Joseph Morris and Sons were selected as architects for their connections with the sect. Although a Quaker, Joseph Morris contributed to the purchase of the site on Rookwood Road and two of his daughters, Violet (also an architect) and Olive (a wood-carver and engineer) were residents at the Spaxton Agapemone. It is very likely that Violet was involved in the design of the Ark of the Covenant; she had assisted her father and brothers in commissions in the Berkshire area and was the sole designer of a number of houses in Spaxton including East Gate House at the Agapemone (surviving, unlisted).

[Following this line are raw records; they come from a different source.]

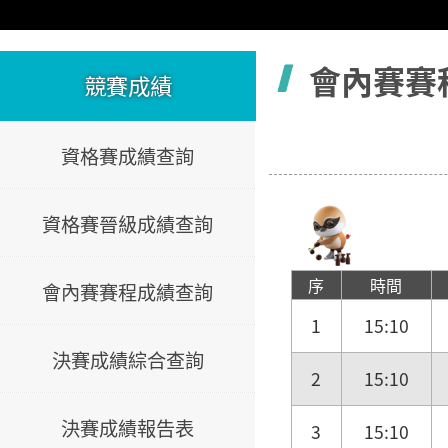
容
會內賽賽
競賽成績
資格賽成績查詢
資格賽晉級成績查詢
序
時間
會內賽賽程成績查詢
1
15:10
決賽成績綜合查詢
2
15:10
決賽成績報告表
3
15:10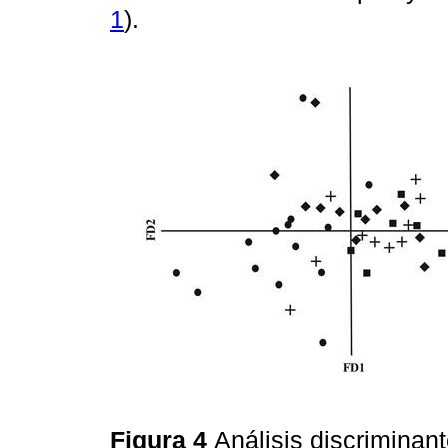
1
).
Figura 4
Análisis discriminan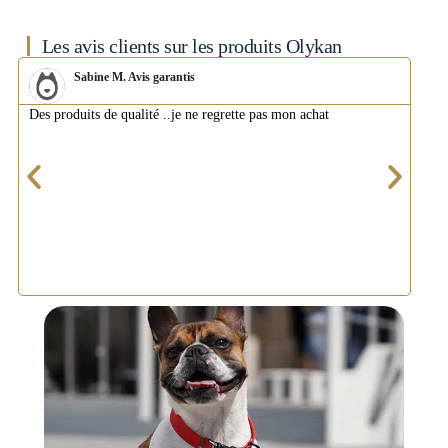
Les avis clients sur les produits Olykan
Sabine M. Avis garantis
Des produits de qualité ..je ne regrette pas mon achat
La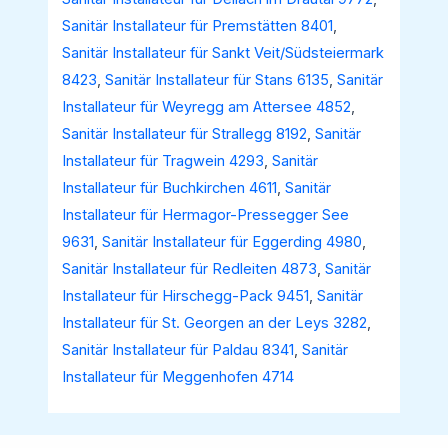
Sanitär Installateur für Premstätten 8401
,
Sanitär Installateur für Sankt Veit/Südsteiermark
8423
,
Sanitär Installateur für Stans 6135
,
Sanitär
Installateur für Weyregg am Attersee 4852
,
Sanitär Installateur für Strallegg 8192
,
Sanitär
Installateur für Tragwein 4293
,
Sanitär
Installateur für Buchkirchen 4611
,
Sanitär
Installateur für Hermagor-Pressegger See
9631
,
Sanitär Installateur für Eggerding 4980
,
Sanitär Installateur für Redleiten 4873
,
Sanitär
Installateur für Hirschegg-Pack 9451
,
Sanitär
Installateur für St. Georgen an der Leys 3282
,
Sanitär Installateur für Paldau 8341
,
Sanitär
Installateur für Meggenhofen 4714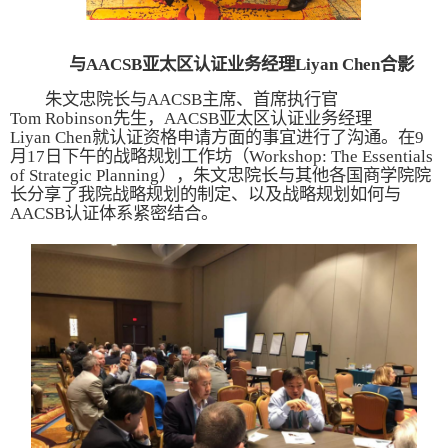
与
AACSB亚太区认证业务经理Liyan
Chen合影
朱文忠院长与
AACSB主席、首席执行官
Tom
Robinson先生，AACSB亚太区认证业务经理
Liyan
Chen就认证资格申请方面的事宜进行了沟通。在9
月1
7
日下午的战略规划工作坊（
Workshop
: The Essentials
of Strategic Planning
），朱文忠院长与其他各国商学院院
长分享了我院战略规划的制定、以及战略规划如何与
AACSB认证体系紧密结合。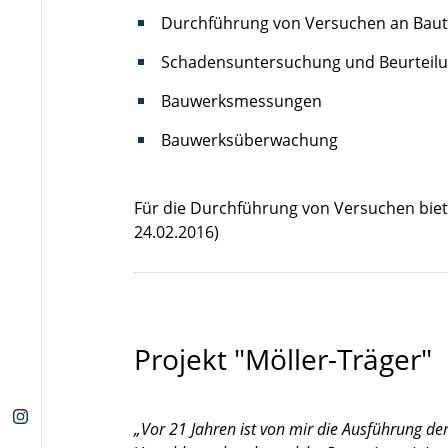
Durchführung von Versuchen an Baut
Schadensuntersuchung und Beurteil
Bauwerksmessungen
Bauwerksüberwachung
Für die Durchführung von Versuchen biet
24.02.2016)
Projekt "Möller-Träger"
„Vor 21 Jahren ist von mir die Ausführung de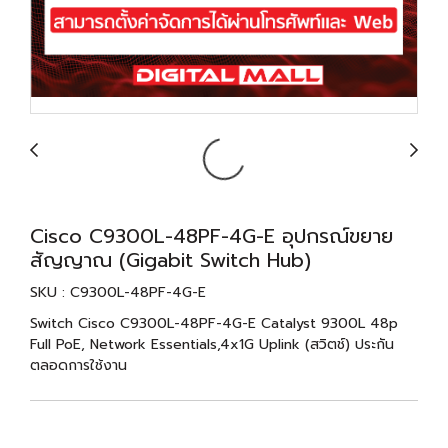
Cisco C9300L-48PF-4G-E อุปกรณ์ขยาย
สัญญาณ (Gigabit Switch Hub)
SKU : C9300L-48PF-4G-E
Switch Cisco C9300L-48PF-4G-E Catalyst 9300L 48p
Full PoE, Network Essentials,4x1G Uplink (สวิตช์) ประกัน
ตลอดการใช้งาน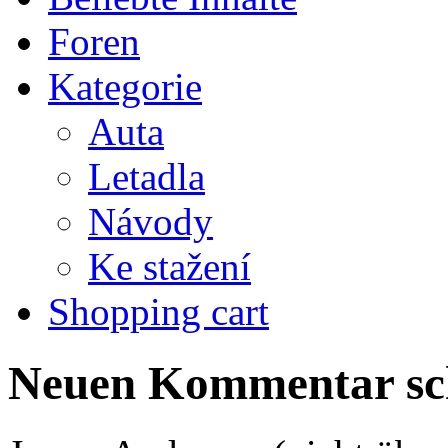
Foren
Kategorie
Auta
Letadla
Návody
Ke stažení
Shopping cart
Neuen Kommentar sc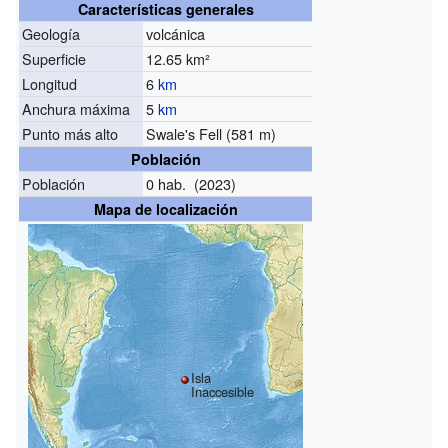
Características generales
Geología
volcánica
Superficie
12.65 km²
Longitud
6
km
Anchura máxima
5
km
Punto más alto
Swale's Fell
(581 m)
Población
Población
0 hab. (2023)
Mapa de localización
Isla
Inaccesible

Olive is believed to have carved the pulpit, and possibly also the lectern, in the church.
The Agapemonites were one of a number of sects active in Victorian society. The repeal of the Test and Corporation Acts in 1828 had removed a legal barrier to non-conformist Christian worship and a plurality of beliefs emerged. The Anglican orthodoxy was shattered both from within, where Tracterians pitted themselves against the Evangelicals, and without. Some movements - the Methodists, Unitarians and Baptists, for example - traced their beliefs back to the dissenters of the mid-C17; others at the bizarre end of the spectrum - Spiritualists, Comteian positivists, Occultists to name a few - emerged from the philosophical theories of the day and were only popular for a few decades. Very few of the latter movements formed structured organisations and the Agapemonites are unusual in this regard, although they are representative of many religious movements of the late C19 in concocting a hybrid of beliefs from conventional Christian doctrine and other schools of thought.
The Builder (31 October 1896), pp354-5
Kate Barlow, The Abode of Love: a memoir (2006)
Entries on Joseph Morris, and his sons Francis Edward and Henry Silver in Directory of British Architects 1834-1914
Greg Smith and Sarah Hyde, Walter Crane, 1845-1915: Artist, Designer, and Socialist (1989) 147-8
B Cherry and N Pevsner, Buildings of England: London 4 (1998), p485
REASONS FOR DESIGNATION: The former Ark of the Covenant church is listed at Grade II* for the following principal reasons:
* an imposing, and very complete, late-Victorian church with a tall landmark spire, a splendid hammerbeam roof and a largely intact scheme of original fittings;
* accomplished tower sculptures by a notable sculptor, AG Walker;
* the stained glass is extraordinary and has more than special interest in the context of Arts and Crafts stained glass;
* special historic interest as a built manifestation of the plurality of religious ideas that emerged in the C19, evidencing the more bizarre end of the belief spectrum. The theology of the Agapemonites is manifest in the church's architecture and art to a high degree and the most significant events in the history of the sect occurred here.